When powering a Hopper that is above a solid block or a container the items are held in place correctly within the Hopper. If however the Hopper is placed above a second Hopper then the second hopper will overpower the redstone signal and suck the items out regardless. This may not be a bug and be functioning as intended however, as Hoppers with containers above them are designed to suck out items.
Screenshot: Powering the 2nd Hopper in the chain as shown is completely ineffective as the 3rd Hopper still takes items out.
EDIT: This has been somewhat fixed in 13w02b by the fact that a powered Hopper now does not take items from above, so powering 2 sequential Hoppers in the chain would create an effective lock. Powering the first or the last Hopper in the chain would also be effective, this bug only occurs in long chains of vertical Hoppers, when trying to create a lock mid way down the stack.
Related issues
is duplicated by
Attachments
Comments


Can confirm.
I hope this isn't a feature.

Confirmed in 13w02b.

Could someone explain this a bit better? The problem is that the hoppers below still take out items despite the hopper above being locked? In that case, that shouldn't be possible. In real world concept, I'd imagine locking a hopper would act as closing up it's outputs and forcing it shut. Whether that is actually how it is thought is another thing, but this behavior definitely defies the lock.

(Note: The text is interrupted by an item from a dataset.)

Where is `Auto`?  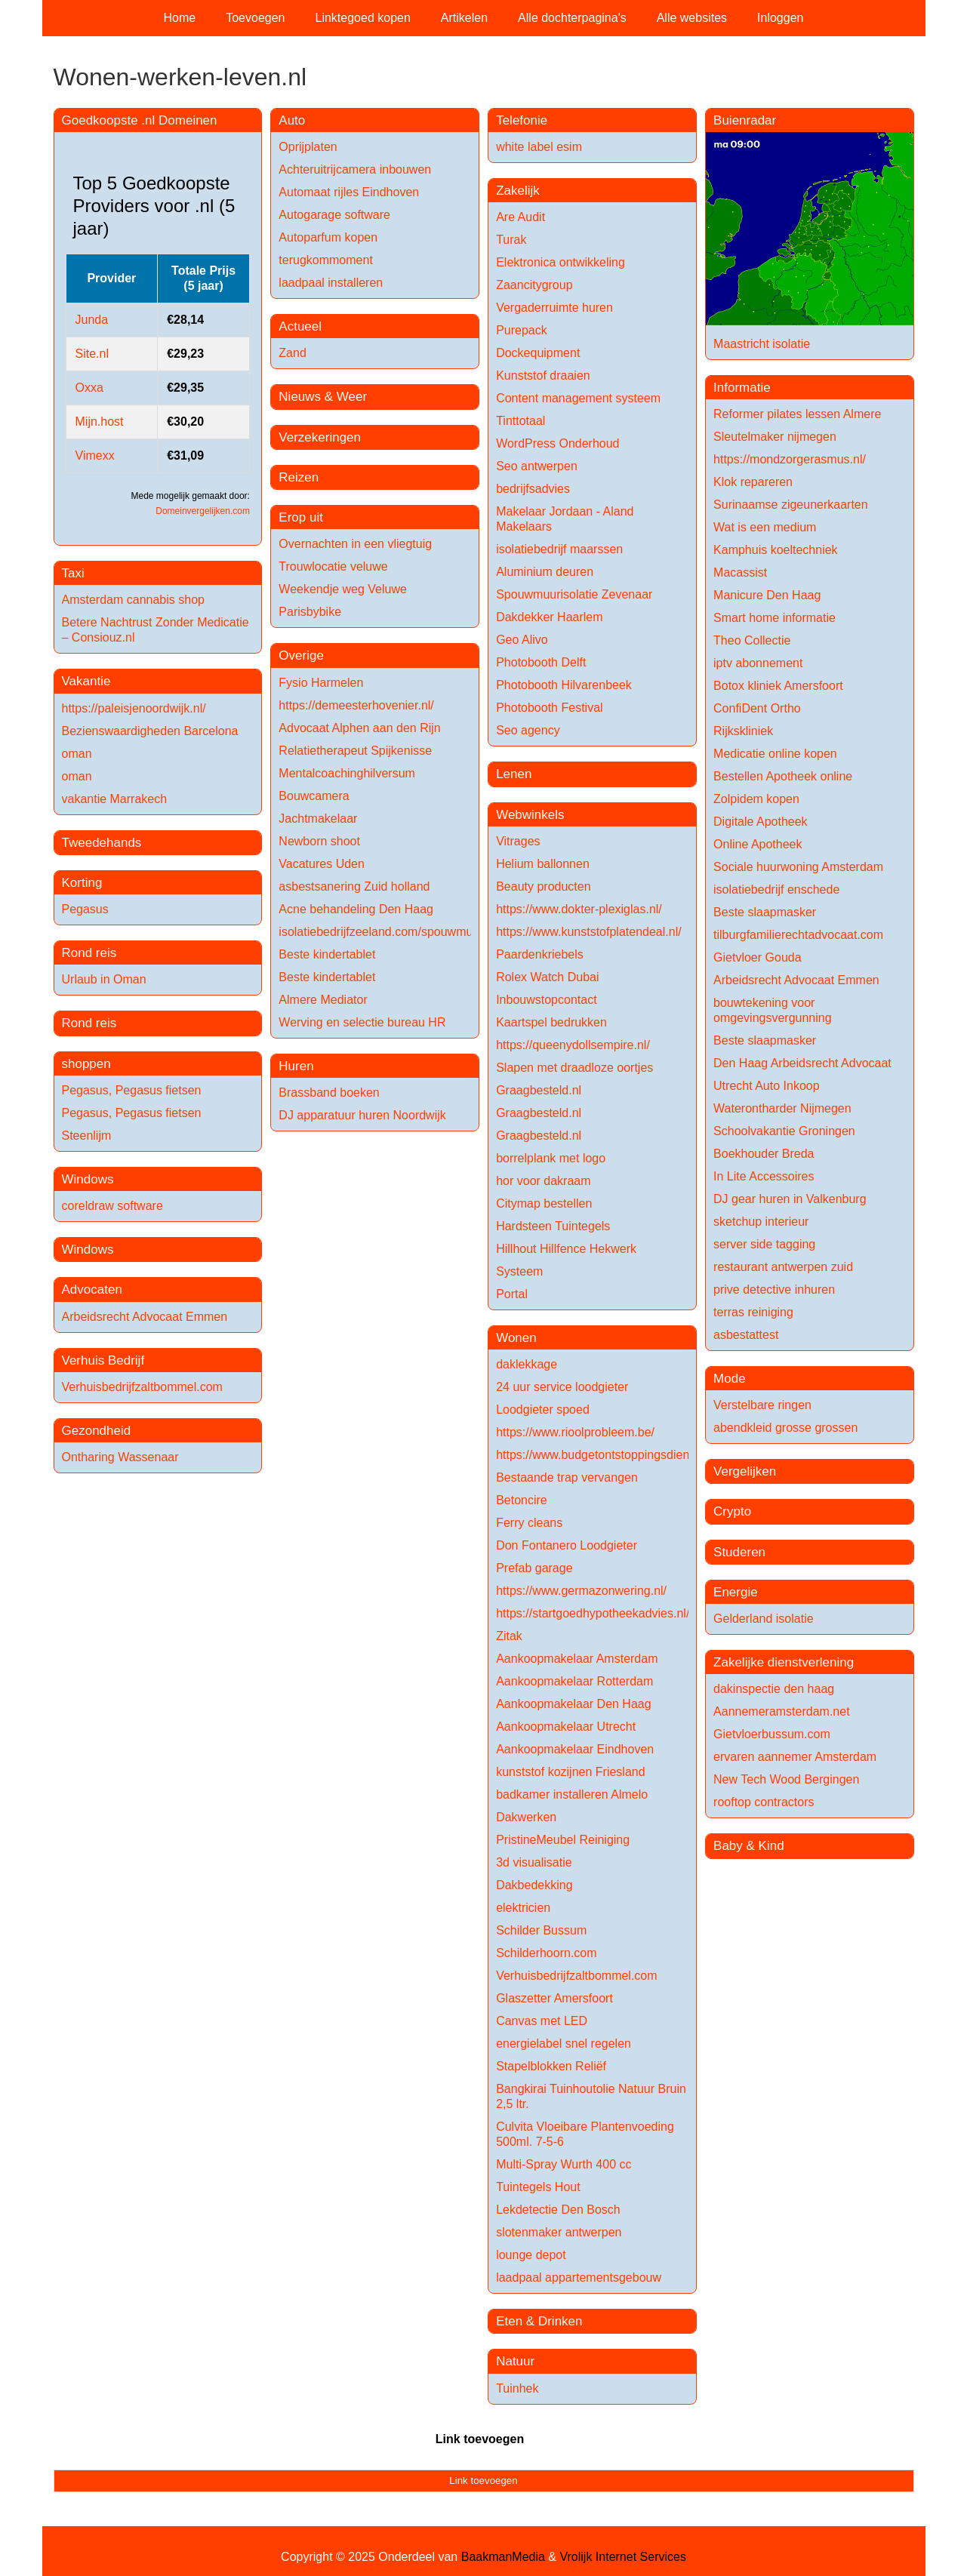 Auto is located at coordinates (292, 120).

Yea that is correct Louis. The lower hopper is taking items out of the hopper above it, despite the upper one being locked, thus rendering the lock pointless.

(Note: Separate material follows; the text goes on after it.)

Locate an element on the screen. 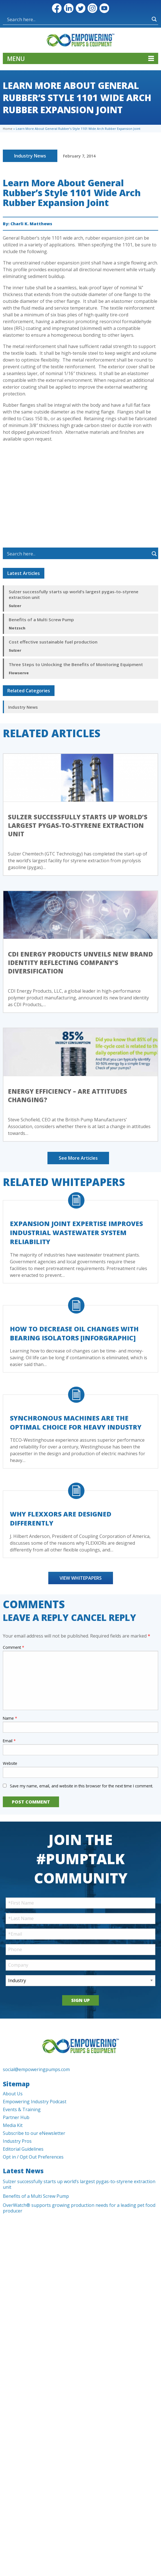 This screenshot has width=161, height=2576. Expansion Joint Expertise Improves Industrial Wastewater System Reliability is located at coordinates (76, 1232).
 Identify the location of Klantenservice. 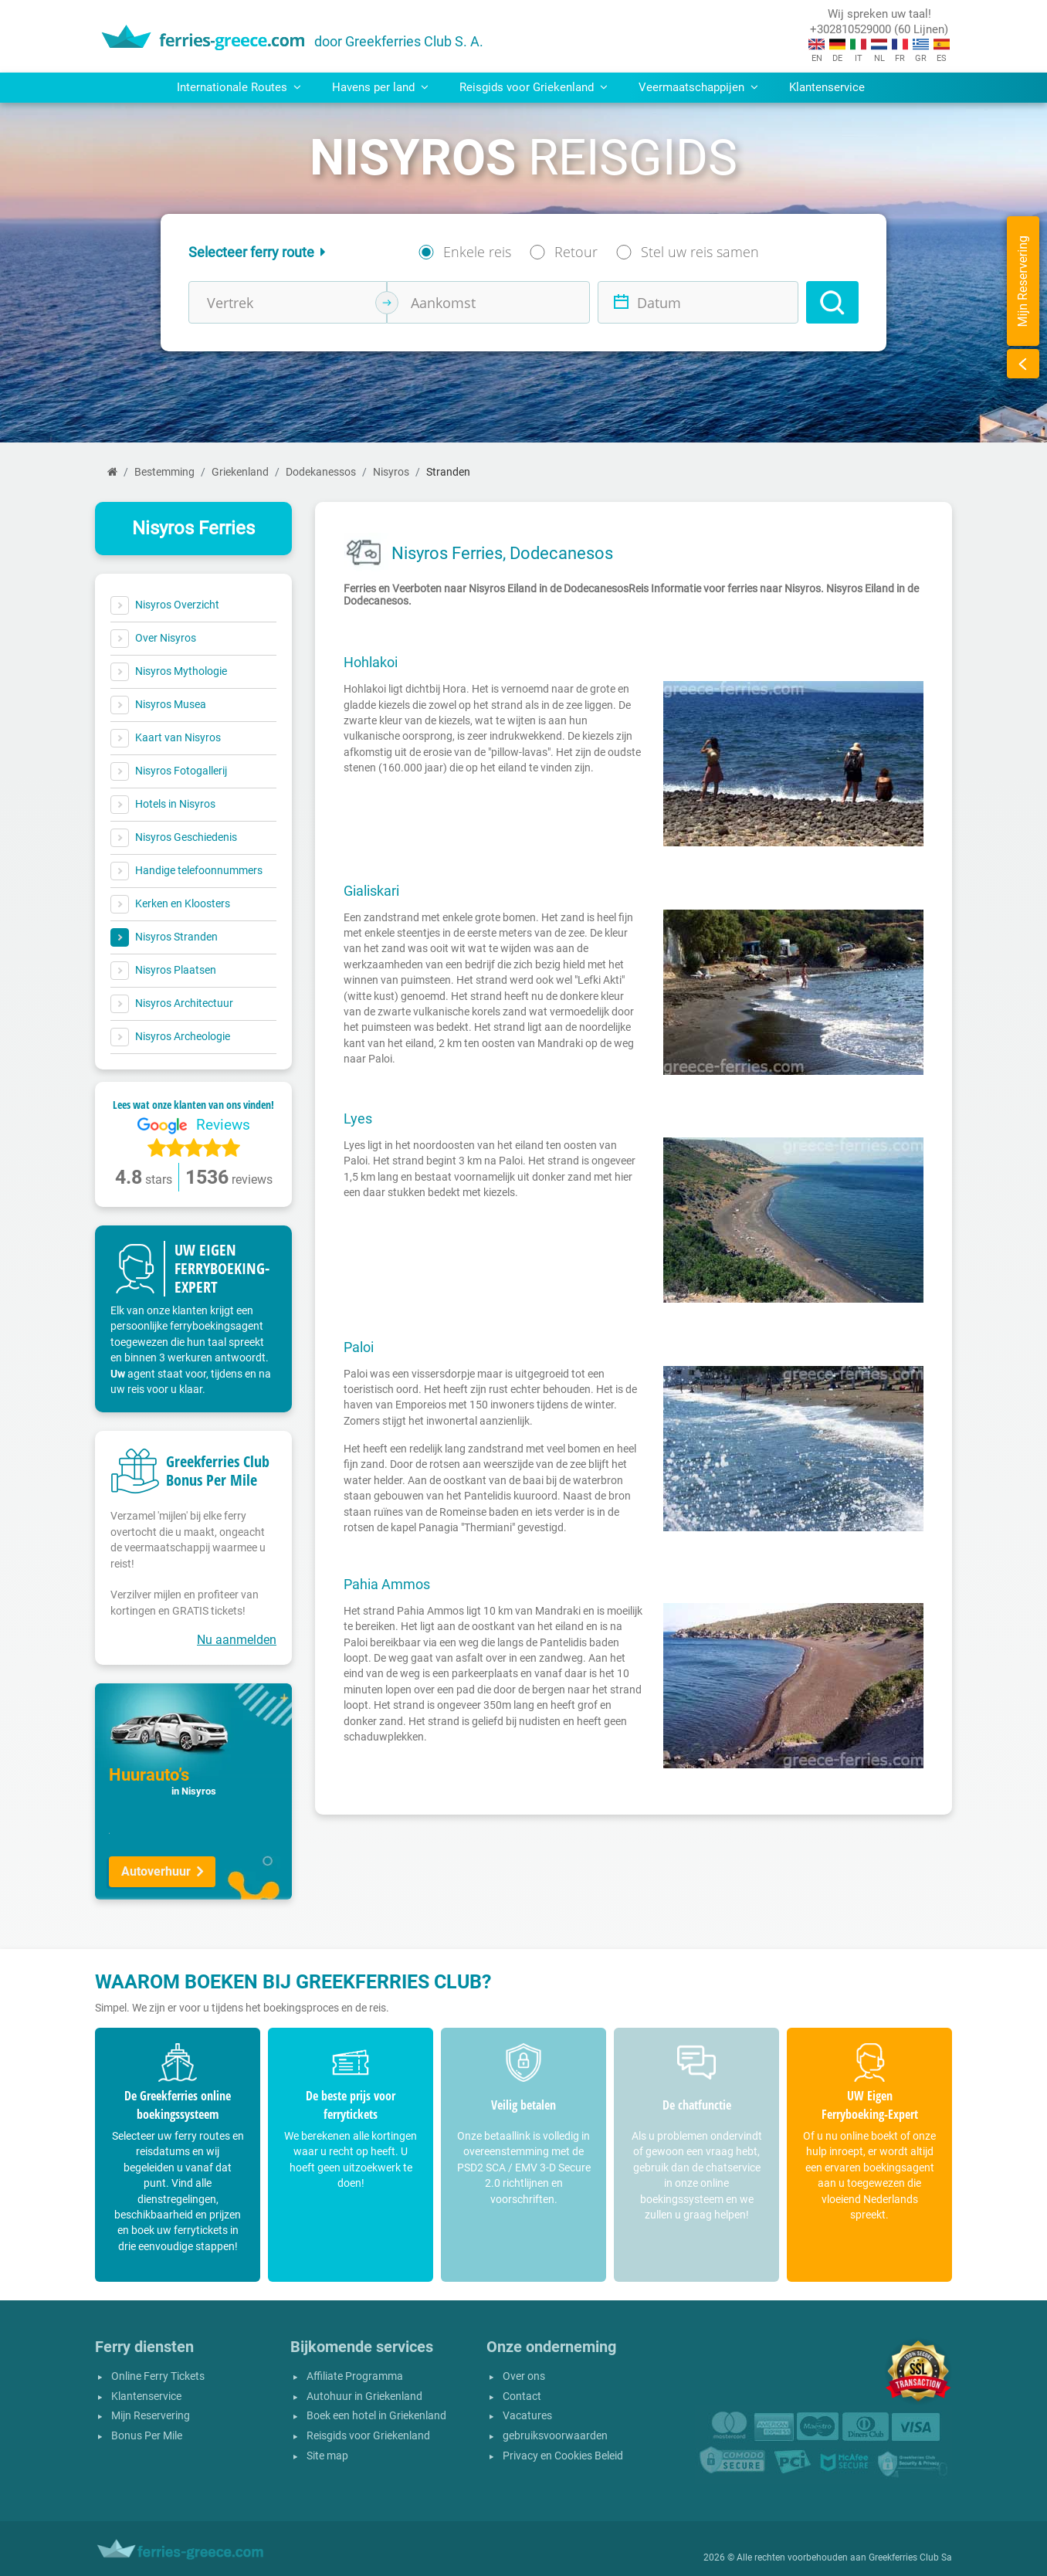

Intentional. Powering it merely stops it from sucking items from above or pushing items down, but another hopper/dropper can do what it likes still.

Dinnerbone, merely making hoppers conductive would fix this. After all, they can somehow allow redstone to float on top of the hole. You say there is nothing to fix. Well, this compromises the most simple of sorting machines and forces minecrafters to use pistons ans minecarts. I don't know what you intend the hopper be used for, but if it is locked, it should be completely locked, not only partially. hogwash.

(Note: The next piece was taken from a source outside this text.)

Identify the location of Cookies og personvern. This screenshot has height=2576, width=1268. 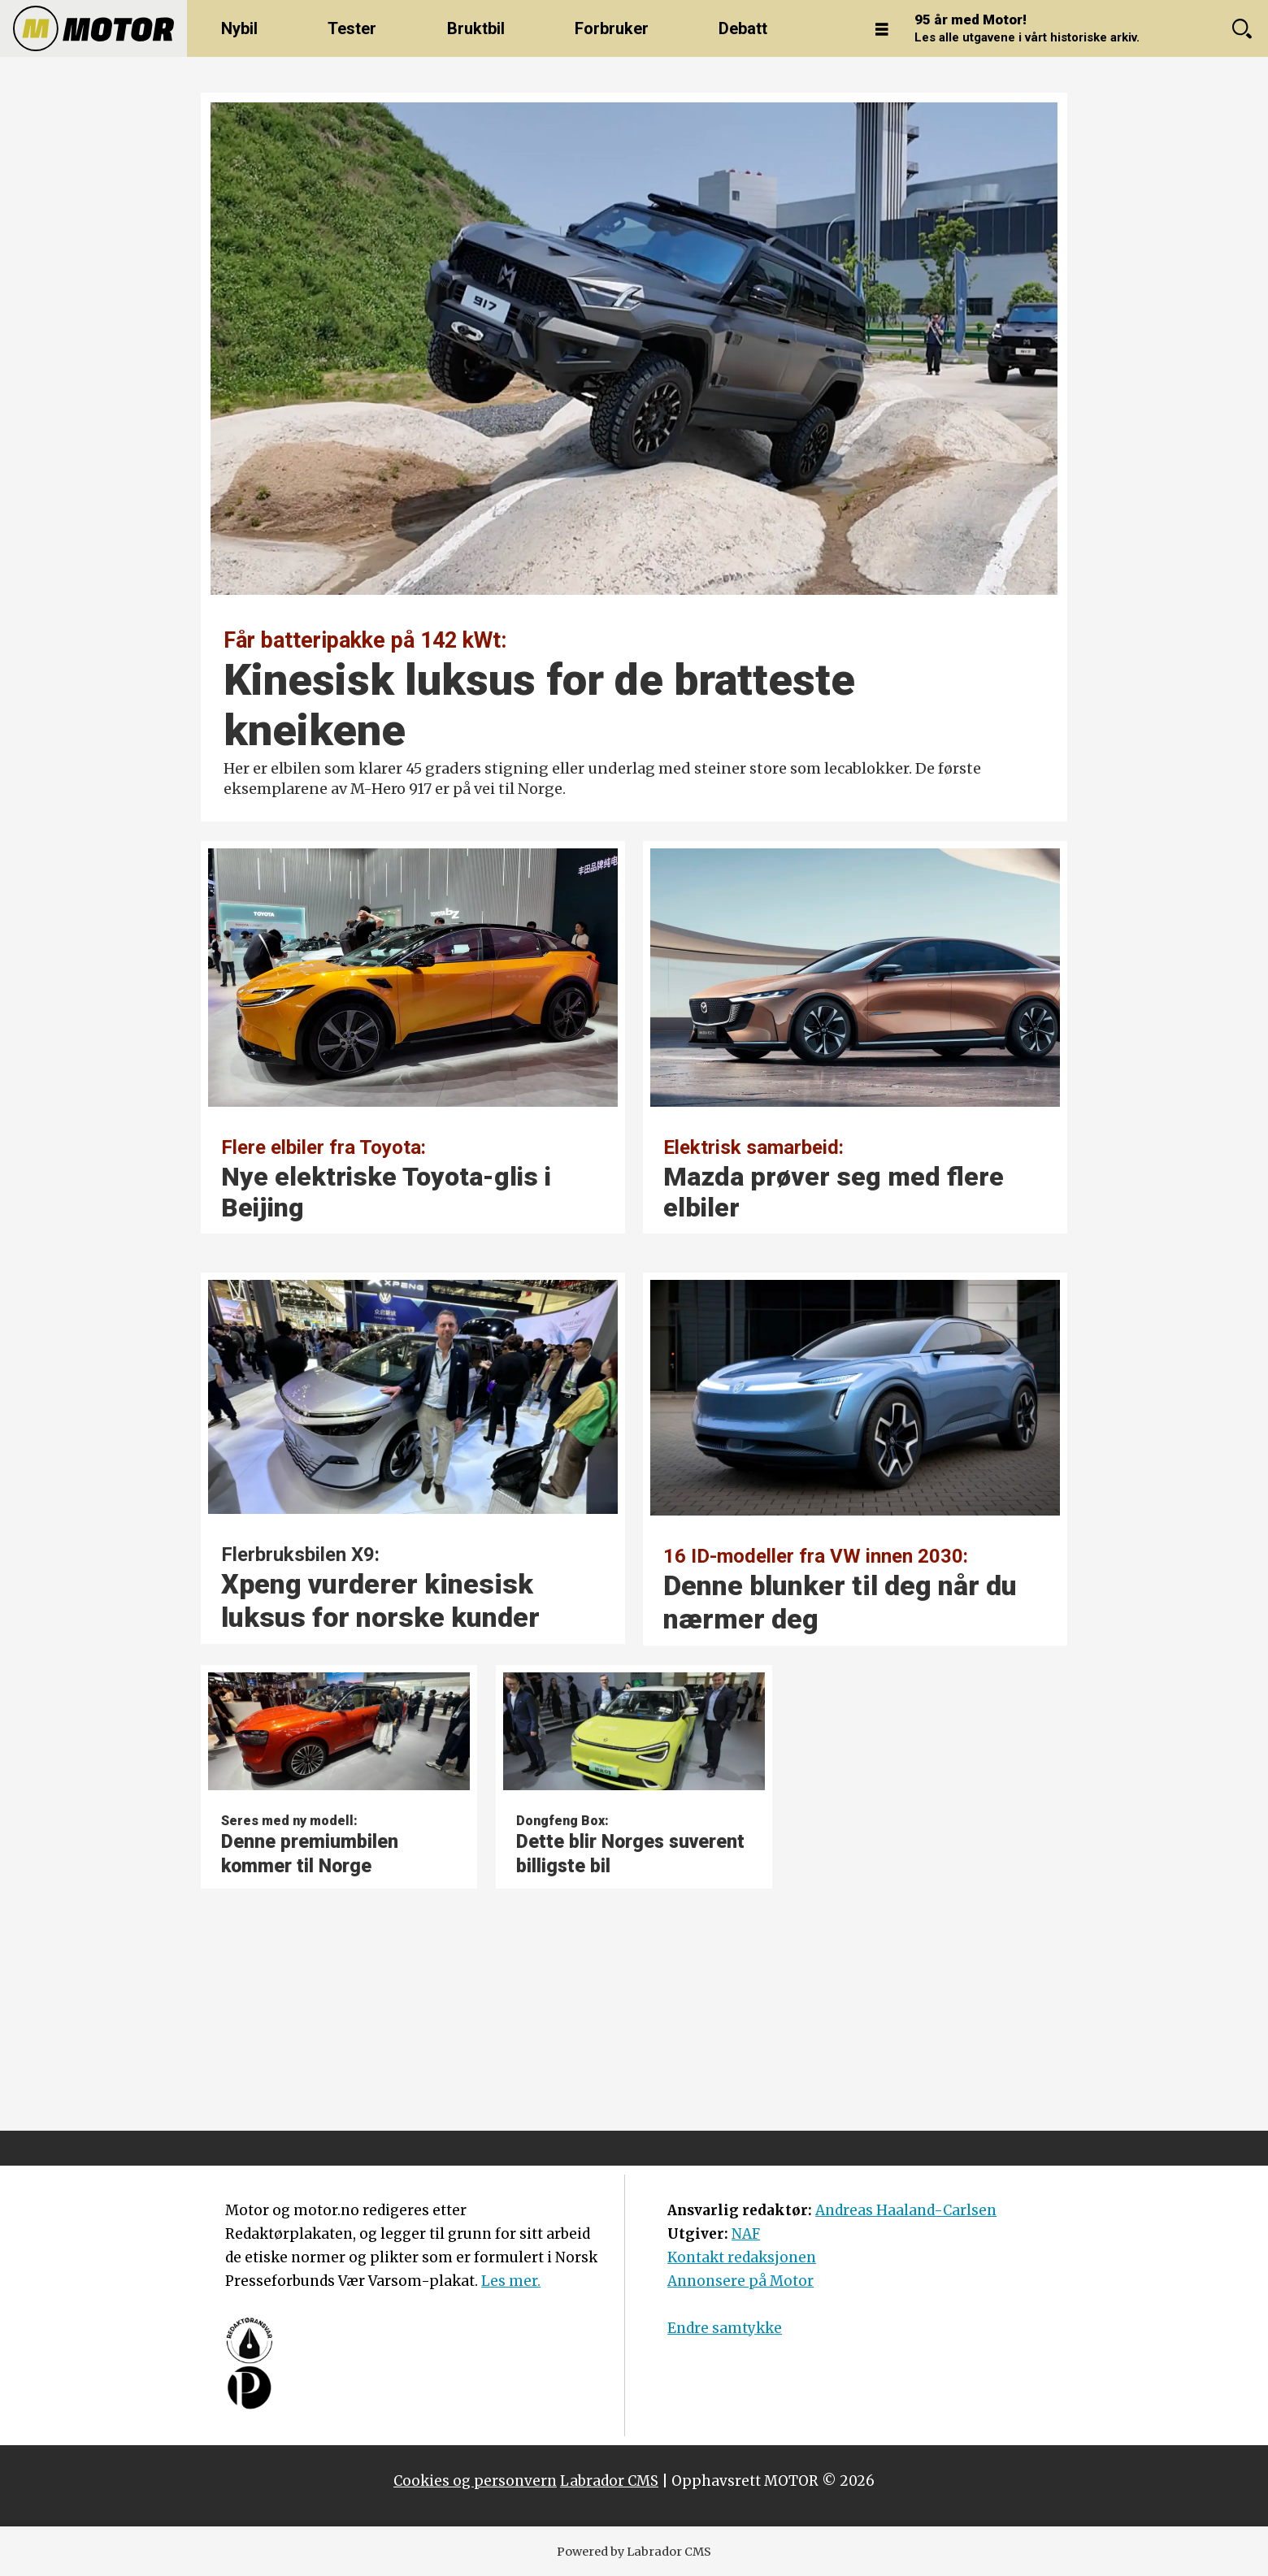 (475, 2481).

A redstone signal does not "lock" the hopper. It merely stops it from operating, meaning that it no longer pulls items from the space or container above it, and no longer pushes items into the space or container pointed to by its output. Because hoppers are containers, hoppers can pull items from other hoppers, regardless of their operational state.
The primary purpose of hoppers, as far as I can tell, is to give us a way to automatically put items in containers and pull them out. The enables the automatic collection of mob drops and the transportation of items via minecarts. They weren't necessarily intended to make sorting machines, but people will figure out a way that works regardless.
And, to put it simply, it's easier to program the way it is.